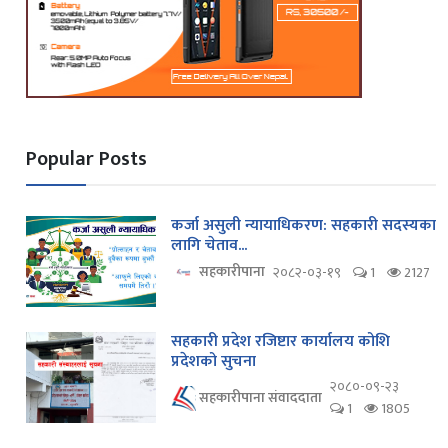
Popular Posts
कर्जा असुली न्यायाधिकरण: सहकारी सदस्यका
लागि चेताव...
सहकारीपाना
२०८२-०३-१९
1
2127
सहकारी प्रदेश रजिष्टार कार्यालय कोशि
प्रदेशको सुचना
२०८०-०९-२३
सहकारीपाना संवाददाता
1
1805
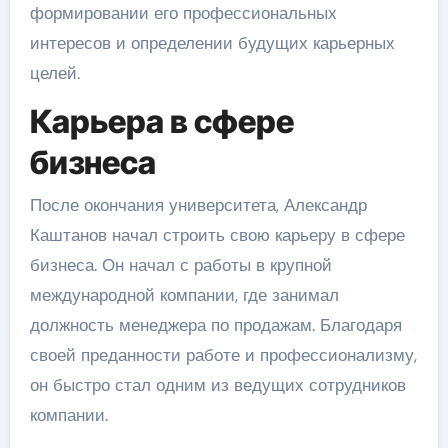
формировании его профессиональных
интересов и определении будущих карьерных
целей.
Карьера в сфере
бизнеса
После окончания университета, Александр
Каштанов начал строить свою карьеру в сфере
бизнеса. Он начал с работы в крупной
международной компании, где занимал
должность менеджера по продажам. Благодаря
своей преданности работе и профессионализму,
он быстро стал одним из ведущих сотрудников
компании.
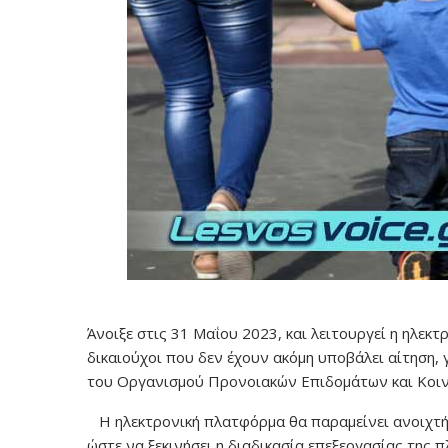
Άνοιξε στις 31 Μαΐου 2023, και λειτουργεί η ηλεκ
δικαιούχοι που δεν έχουν ακόμη υποβάλει αίτηση,
του Οργανισμού Προνοιακών Επιδομάτων και Κοιν
Η ηλεκτρονική πλατφόρμα θα παραμείνει ανοιχτή, μ
ώστε να ξεκινήσει η διαδικασία επεξεργασίας της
++++++++++
**Problem**:
Copy nothing but the lines from the one containing "должность менеджера по продажам. Благодаря" through the last line of the listing above, transcribed exactly and with no pictures.

**Exercise output**:
должность менеджера по продажам. Благодаря
своей преданности работе и профессионализму,
он быстро стал одним из ведущих сотрудников
компании.
Άνοιξε στις 31 Μαΐου 2023, και λειτουργεί η ηλεκ
δικαιούχοι που δεν έχουν ακόμη υποβάλει αίτηση,
του Οργανισμού Προνοιακών Επιδομάτων και Κοιν
Η ηλεκτρονική πλατφόρμα θα παραμείνει ανοιχτή, μ
ώστε να ξεκινήσει η διαδικασία επεξεργασίας της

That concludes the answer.